--- START ---

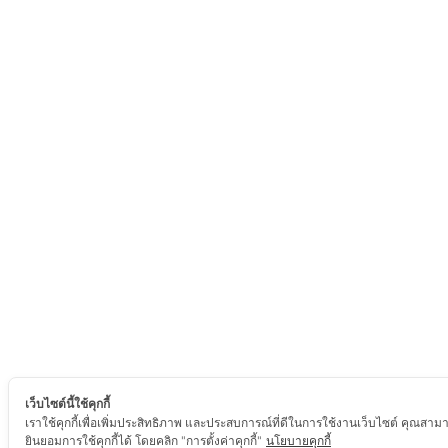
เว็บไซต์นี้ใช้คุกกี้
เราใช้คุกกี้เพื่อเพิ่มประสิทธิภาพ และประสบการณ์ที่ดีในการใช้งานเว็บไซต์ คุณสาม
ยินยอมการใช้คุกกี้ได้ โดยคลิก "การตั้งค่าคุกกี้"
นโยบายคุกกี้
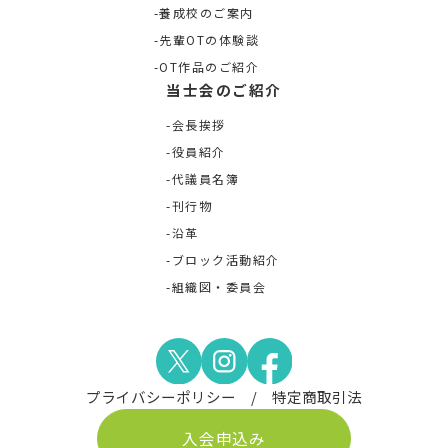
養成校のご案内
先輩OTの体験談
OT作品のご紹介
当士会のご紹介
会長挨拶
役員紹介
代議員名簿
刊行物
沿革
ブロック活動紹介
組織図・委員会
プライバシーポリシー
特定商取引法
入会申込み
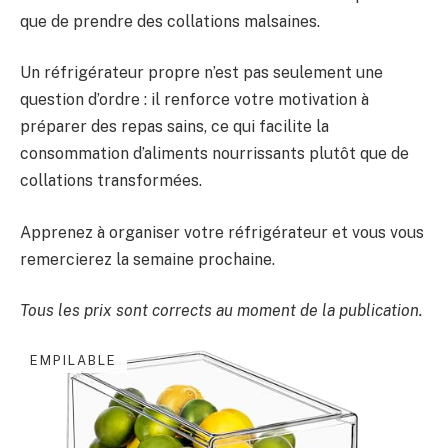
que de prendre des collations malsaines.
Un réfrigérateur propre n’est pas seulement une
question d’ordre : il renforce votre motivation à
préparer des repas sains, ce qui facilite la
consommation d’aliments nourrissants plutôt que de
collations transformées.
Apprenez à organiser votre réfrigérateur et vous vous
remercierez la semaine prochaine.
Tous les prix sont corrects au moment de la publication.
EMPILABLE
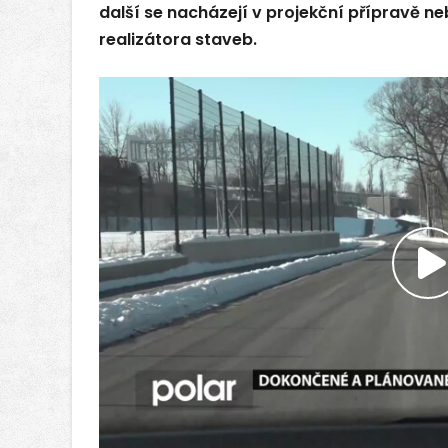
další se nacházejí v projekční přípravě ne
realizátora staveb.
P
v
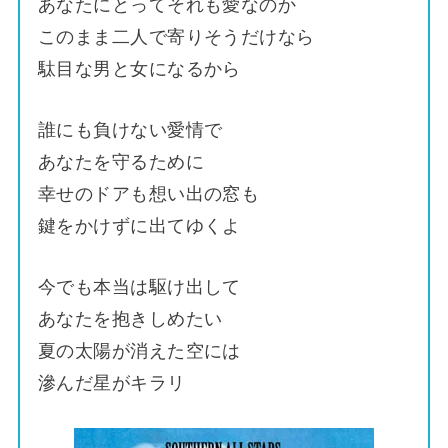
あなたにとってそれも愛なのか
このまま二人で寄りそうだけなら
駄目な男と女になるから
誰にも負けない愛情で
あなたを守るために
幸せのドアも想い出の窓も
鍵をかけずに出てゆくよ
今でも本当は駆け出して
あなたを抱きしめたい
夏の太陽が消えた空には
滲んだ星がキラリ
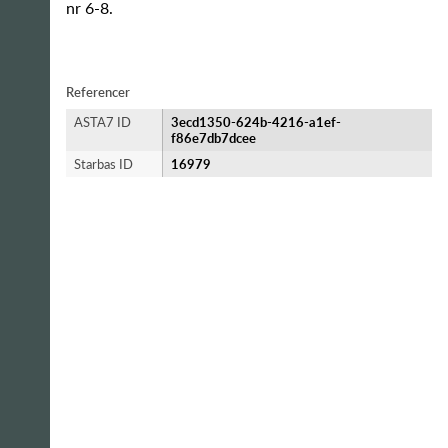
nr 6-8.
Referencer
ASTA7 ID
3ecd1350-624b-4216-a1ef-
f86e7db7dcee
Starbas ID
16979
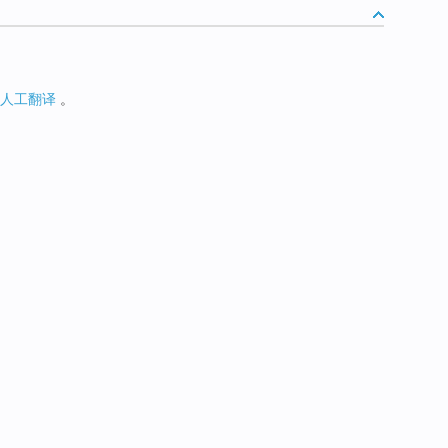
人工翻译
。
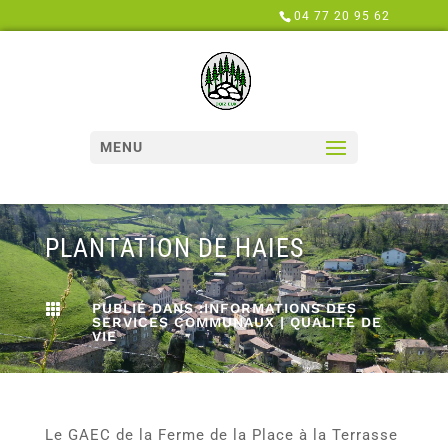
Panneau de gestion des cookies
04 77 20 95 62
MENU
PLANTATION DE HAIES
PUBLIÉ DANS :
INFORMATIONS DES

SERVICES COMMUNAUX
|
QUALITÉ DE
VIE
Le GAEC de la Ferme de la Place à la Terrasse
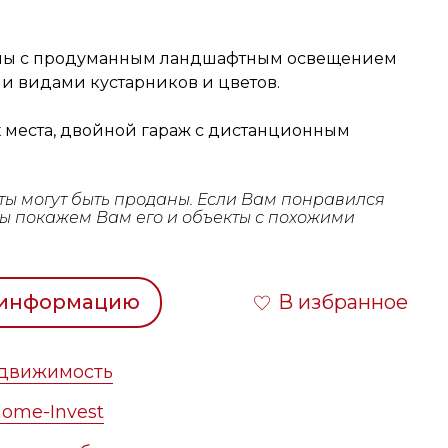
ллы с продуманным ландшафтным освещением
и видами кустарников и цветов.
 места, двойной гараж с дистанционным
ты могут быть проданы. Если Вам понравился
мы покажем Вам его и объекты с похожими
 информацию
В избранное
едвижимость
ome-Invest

--- END ---

Starting at the first line of the records and stopping after the line with "préparer des repas sains, ce qui facilite la", copy each line exactly; pictures stay out.

▸ **Response to this task**:
เว็บไซต์นี้ใช้คุกกี้
เราใช้คุกกี้เพื่อเพิ่มประสิทธิภาพ และประสบการณ์ที่ดีในการใช้งานเว็บไซต์ คุณสาม
ยินยอมการใช้คุกกี้ได้ โดยคลิก "การตั้งค่าคุกกี้"
นโยบายคุกกี้
養成校のご案内
先輩OTの体験談
OT作品のご紹介
当士会のご紹介
会長挨拶
役員紹介
代議員名簿
刊行物
沿革
ブロック活動紹介
組織図・委員会
プライバシーポリシー
特定商取引法
入会申込み
que de prendre des collations malsaines.
Un réfrigérateur propre n’est pas seulement une
question d’ordre : il renforce votre motivation à
préparer des repas sains, ce qui facilite la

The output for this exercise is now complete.